The virus’s main vectors of transmission have shifted, too. In March and April, outbreaks in assisted living facilities targeted older people who were more likely to have the underlying conditions that led to the worst outcomes.

But as states report a smaller number of cases among older people, the number of cases among younger people has risen dramatically. The average age of a coronavirus patient has been cut in half in some states.

“Younger people tend to handle this virus better, so that’s why we’re seeing death rates and hospitalization rates come down,” said Scott Lindquist, Washington’s state epidemiologist for communicable diseases. Still, he said, “It is concerning that we are seeing an increase in the younger age group.”

Health officials are concerned that a falling death rate will provide a false sense of security about a disease that can cause significant damage to the heart, lungs and other organs.

“We have focused a lot on mortality, and one of the things I have really seen going back on the wards over and over again is that morbidity, the disease from this, is pretty bad. Even if they survive, the number of people who have long-term health effects that can really be disabling is being ignored by the media,” said Celine Gounder, a clinical researcher at New York University’s Grossman School of Medicine who practices at Bellevue Hospital. “Even in elite athletes, we’ve seen long-term impacts on their breathing.”

The nation’s increased testing capacity is also partly responsible for a decline in the case fatality rate. Early in the pandemic, the lack of capacity meant only the sickest patients — and therefore the more likely to die — were being tested.

Now, hundreds of thousands of new tests are being conducted every day. While still not enough to allow health officials to contain the virus, those tests are picking up more cases among those with few symptoms, people who are most likely to survive.

But the case fatality rate has not fallen uniformly across the country. In Massachusetts, the rate remains just north of 7 percent. In New Jersey, the 8.4 percent fatality rate is still near its peak. Even in New Hampshire, which never saw a massive spike in cases, 6 percent of those who are confirmed to have contracted the virus have died.

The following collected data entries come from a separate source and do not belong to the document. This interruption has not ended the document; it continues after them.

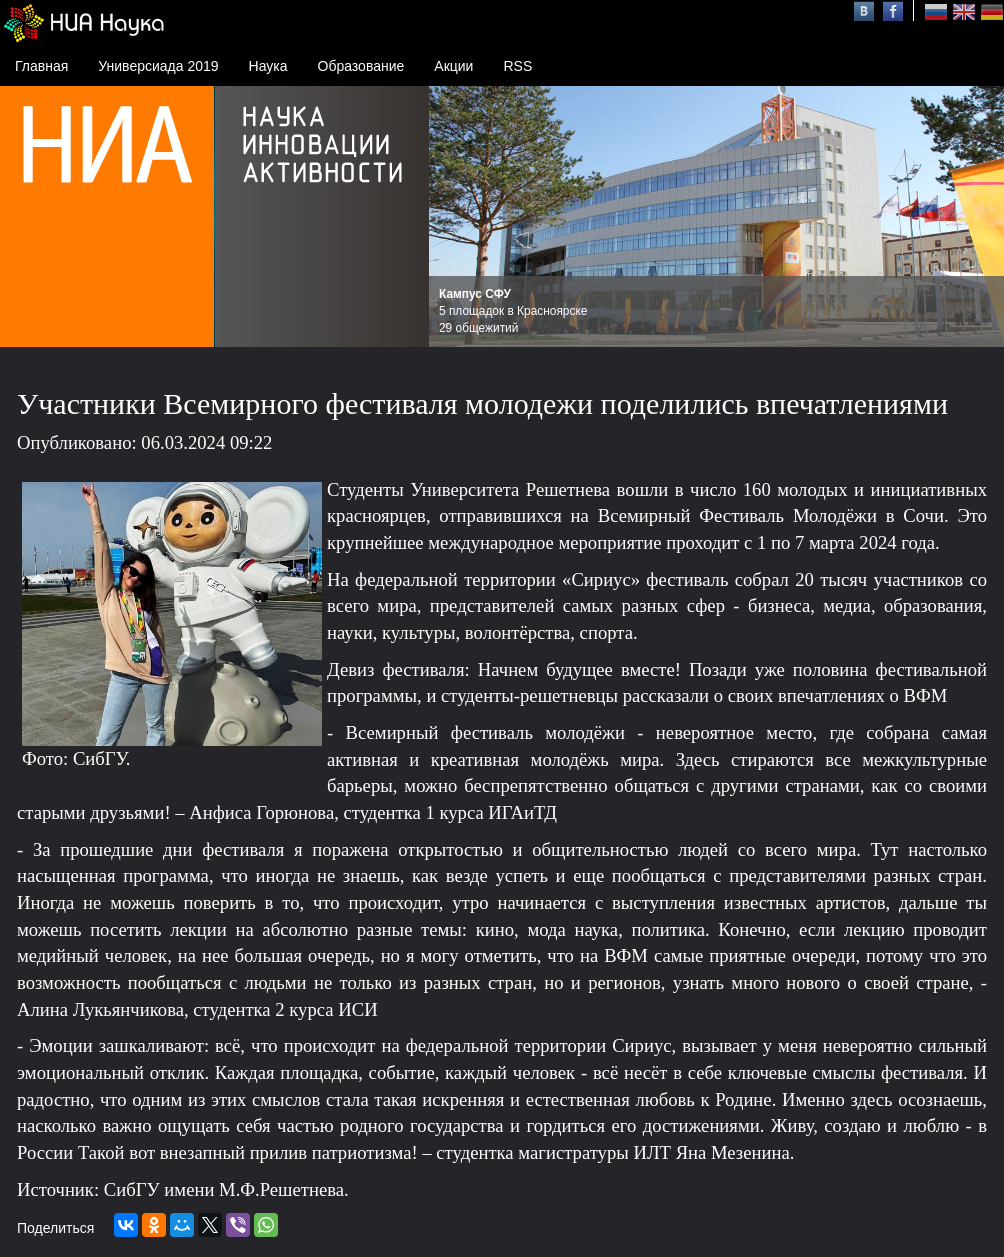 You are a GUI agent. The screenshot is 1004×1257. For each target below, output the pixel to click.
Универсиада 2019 (158, 66)
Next (978, 217)
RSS (517, 66)
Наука (268, 66)
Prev (455, 217)
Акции (453, 66)
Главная (41, 66)
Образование (361, 66) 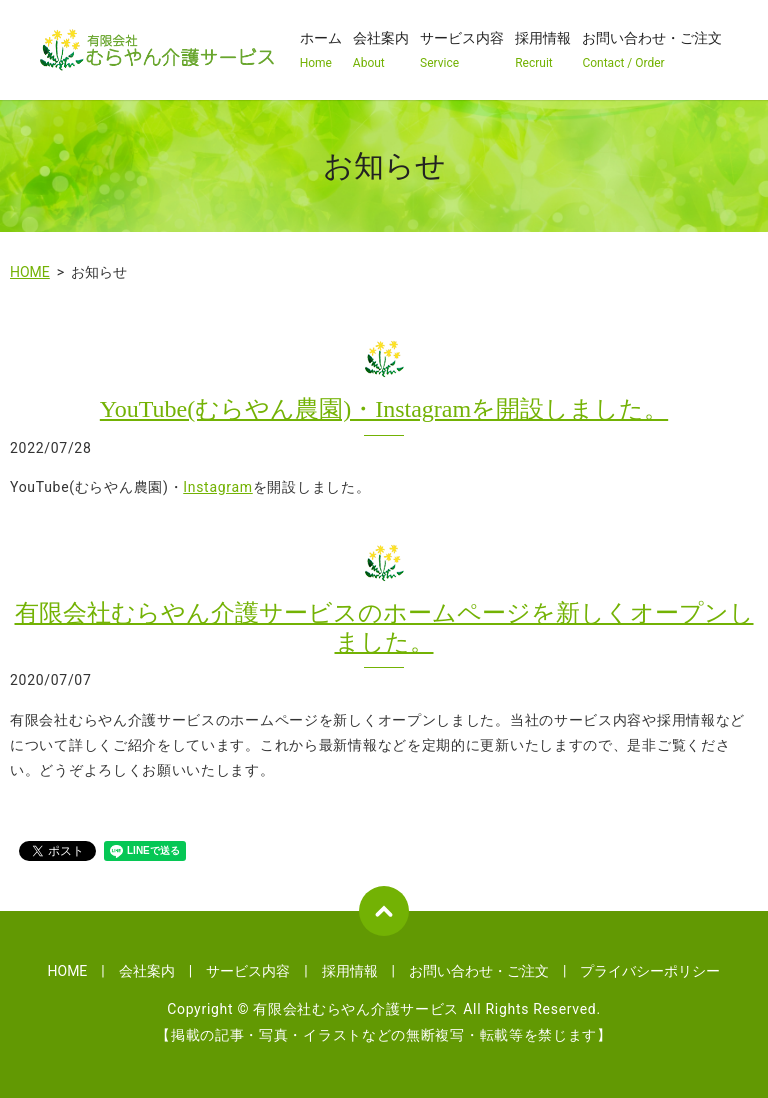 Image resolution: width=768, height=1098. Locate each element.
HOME (30, 272)
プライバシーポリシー (650, 971)
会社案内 (381, 51)
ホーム (321, 51)
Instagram (218, 487)
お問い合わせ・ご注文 (652, 51)
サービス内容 (462, 51)
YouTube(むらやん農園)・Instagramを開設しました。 (384, 409)
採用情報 (543, 51) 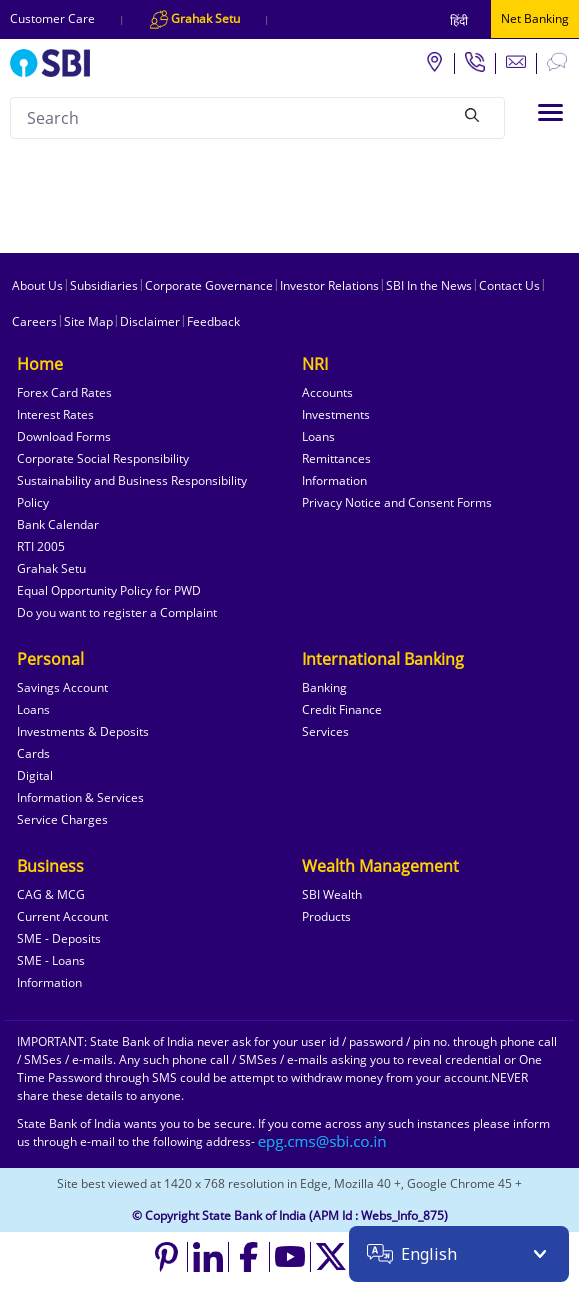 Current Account (62, 916)
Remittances (336, 458)
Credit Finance (342, 709)
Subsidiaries (104, 285)
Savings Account (62, 687)
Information (334, 480)
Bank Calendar (58, 524)
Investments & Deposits (83, 731)
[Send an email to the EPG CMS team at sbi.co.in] (323, 1141)
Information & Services (80, 797)
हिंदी (459, 20)
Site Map (88, 321)
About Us (37, 285)
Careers (34, 321)
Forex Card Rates (64, 392)
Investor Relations (329, 285)
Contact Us (509, 285)
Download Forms (64, 436)
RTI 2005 (41, 546)
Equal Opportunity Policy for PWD (109, 590)
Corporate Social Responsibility (103, 458)
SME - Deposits (59, 938)
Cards (33, 753)
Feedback (213, 321)
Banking (324, 687)
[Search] (472, 115)
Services (325, 731)
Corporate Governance (209, 285)
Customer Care (52, 18)
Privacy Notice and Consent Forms (397, 502)
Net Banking (535, 18)
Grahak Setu (51, 568)
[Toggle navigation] (550, 112)
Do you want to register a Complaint (117, 612)
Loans (318, 436)
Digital (35, 775)
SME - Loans (51, 960)
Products (326, 916)
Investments (336, 414)
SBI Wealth (332, 894)
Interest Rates (55, 414)
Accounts (327, 392)
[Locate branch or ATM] (434, 61)
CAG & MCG (51, 894)
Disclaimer (150, 321)
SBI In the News (429, 285)
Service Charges (62, 819) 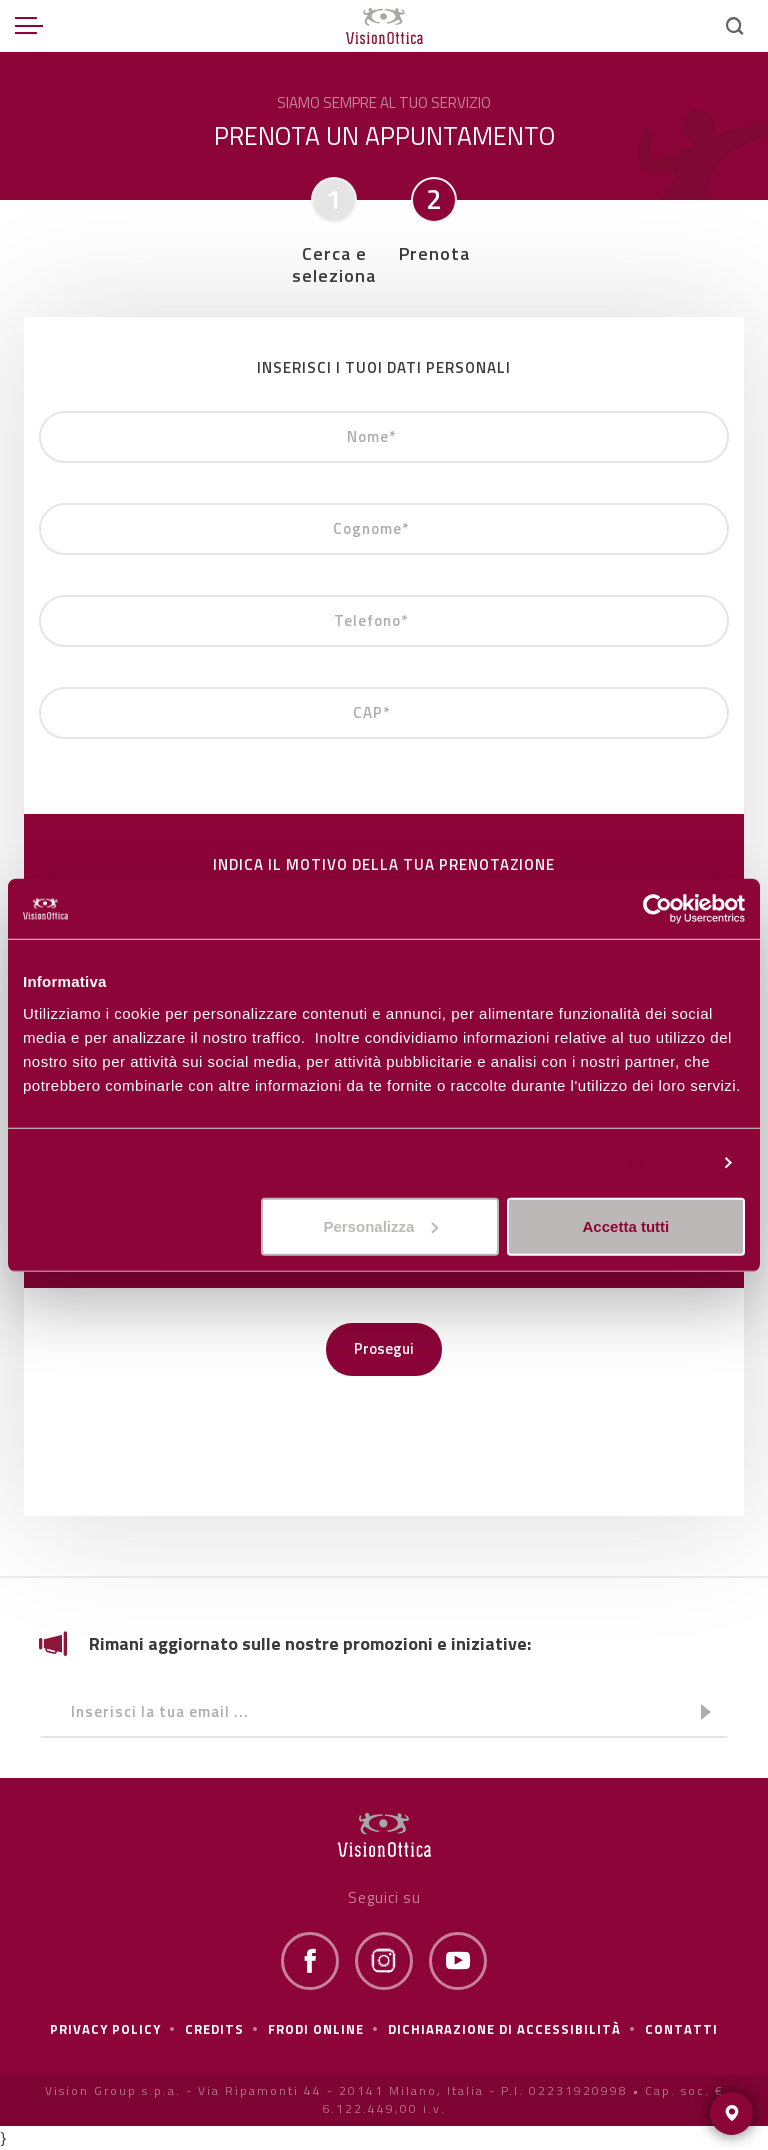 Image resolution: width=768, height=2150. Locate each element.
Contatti (681, 2029)
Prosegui (384, 1348)
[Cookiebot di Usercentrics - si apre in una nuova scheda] (657, 909)
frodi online (316, 2029)
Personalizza (660, 1162)
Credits (214, 2029)
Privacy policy (105, 2029)
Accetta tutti (626, 1225)
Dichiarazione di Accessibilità (504, 2029) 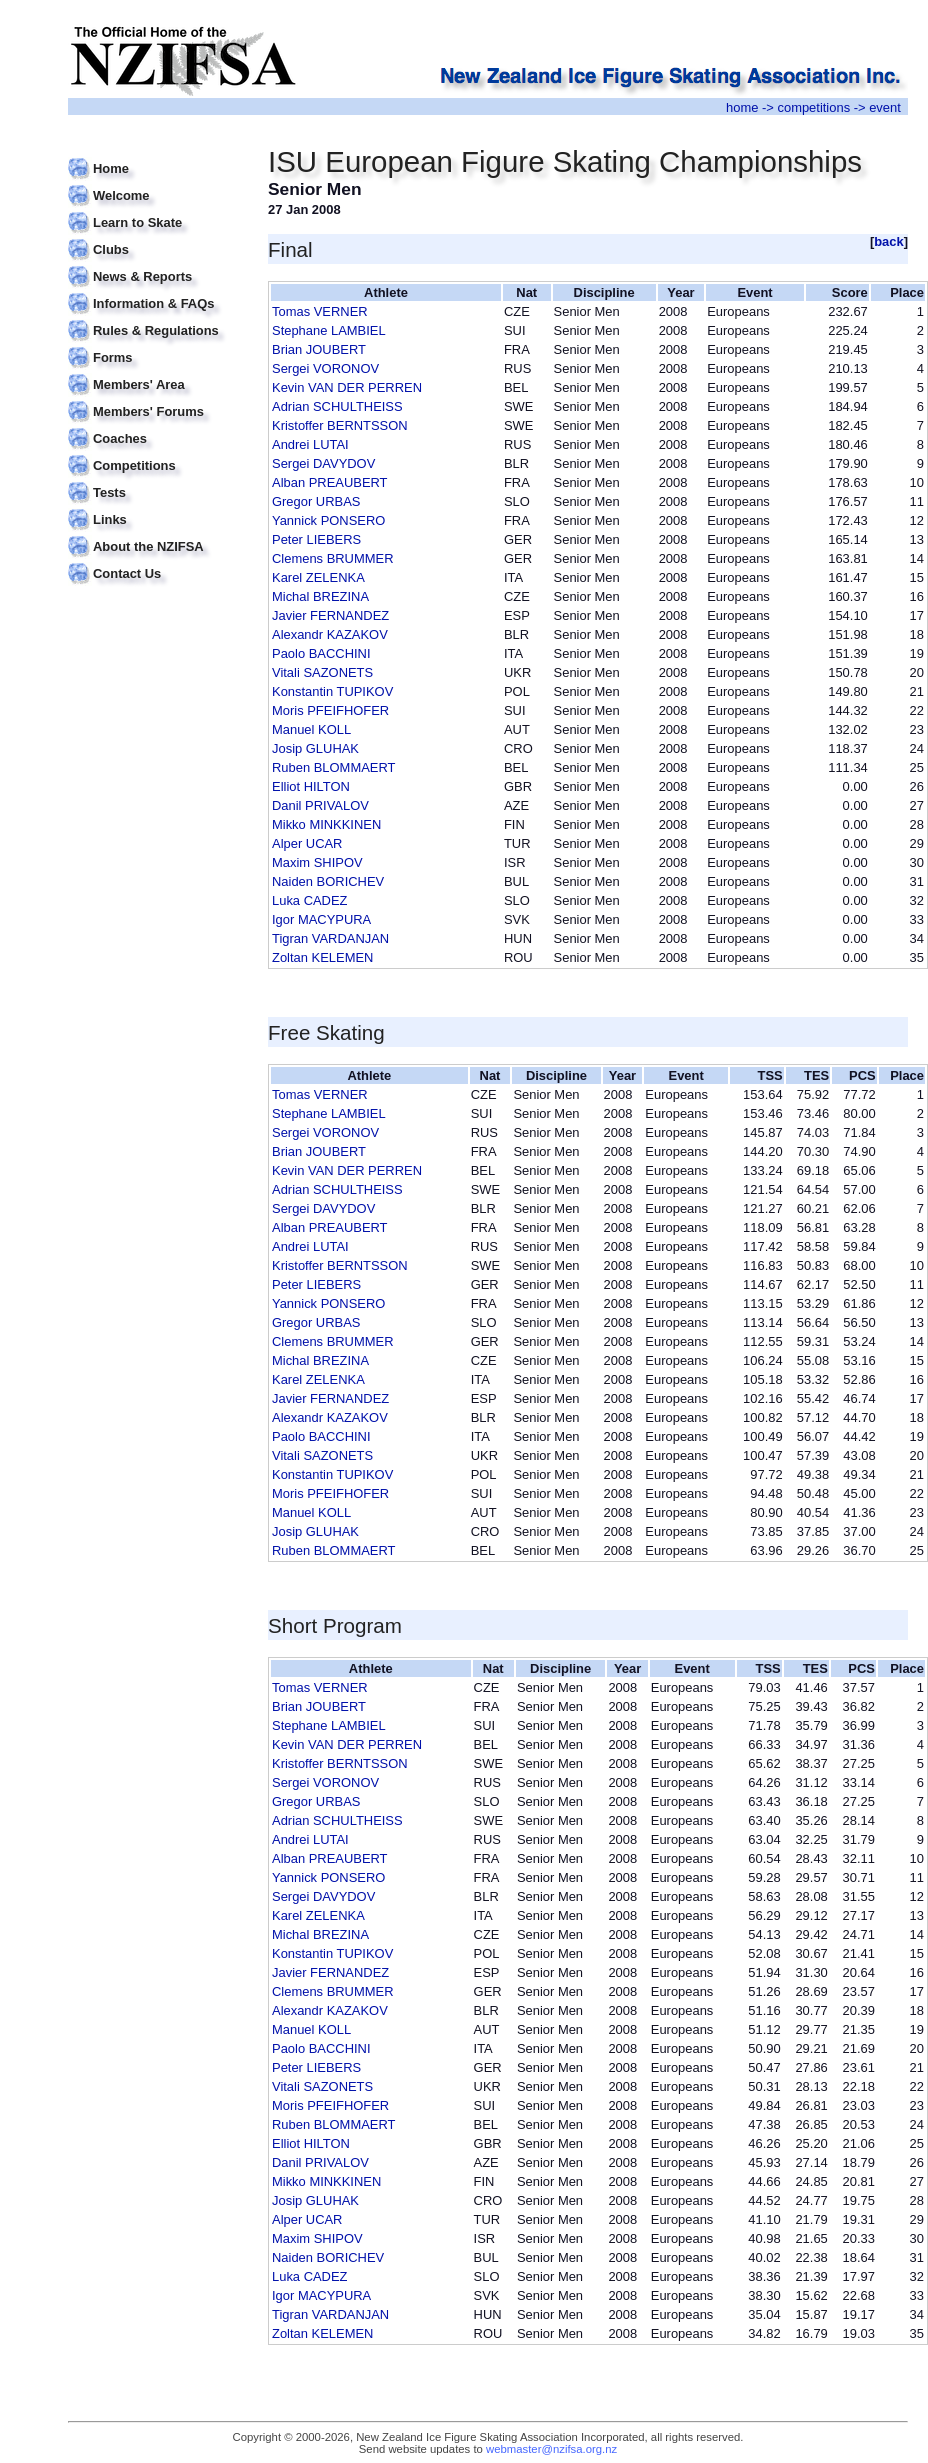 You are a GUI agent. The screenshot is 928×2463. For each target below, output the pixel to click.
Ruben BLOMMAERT (333, 767)
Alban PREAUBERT (330, 482)
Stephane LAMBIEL (329, 330)
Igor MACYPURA (321, 919)
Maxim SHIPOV (317, 862)
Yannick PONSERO (328, 520)
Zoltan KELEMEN (322, 957)
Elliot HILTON (311, 786)
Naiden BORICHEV (328, 881)
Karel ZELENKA (318, 577)
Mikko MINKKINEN (326, 824)
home (742, 107)
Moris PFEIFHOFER (330, 710)
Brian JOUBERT (319, 349)
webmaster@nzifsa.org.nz (551, 2449)
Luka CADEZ (310, 900)
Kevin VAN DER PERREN (347, 387)
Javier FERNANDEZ (330, 615)
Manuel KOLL (311, 729)
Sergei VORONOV (325, 368)
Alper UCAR (307, 843)
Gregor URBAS (316, 501)
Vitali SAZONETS (322, 672)
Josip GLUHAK (315, 748)
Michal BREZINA (320, 596)
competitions (813, 107)
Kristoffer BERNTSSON (340, 425)
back (889, 241)
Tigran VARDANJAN (330, 938)
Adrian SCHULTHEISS (337, 406)
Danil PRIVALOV (320, 805)
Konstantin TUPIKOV (332, 691)
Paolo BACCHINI (321, 653)
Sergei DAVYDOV (323, 463)
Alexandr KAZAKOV (330, 634)
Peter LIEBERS (316, 539)
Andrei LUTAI (310, 444)
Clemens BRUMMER (333, 558)
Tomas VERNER (320, 311) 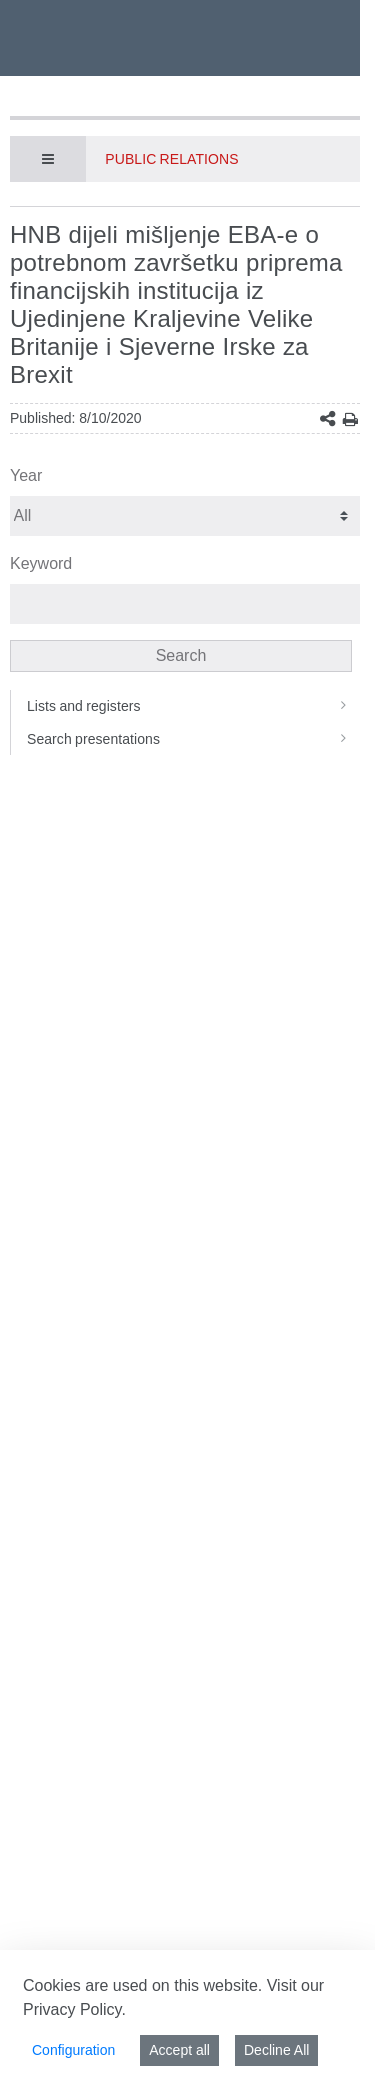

The United States remains behind most of the rest of the world in the fight against the coronavirus. More than 170,000 people in the U.S. have died of COVID-19, a higher death toll than any other nation.

Even adjusting for population, the United States has lost more people than all but a handful of nations. Only Peru and Chile have lost greater percentages of their population, and Brazil’s toll is almost on par with the United States.

“I really am watching much more closely to what has happened to our mortality rate in the United States as a function of our overall population, and that is still quite troubling,” Collins said. “We are still losing 1,000 or more people a day, which is more than it was six weeks ago.”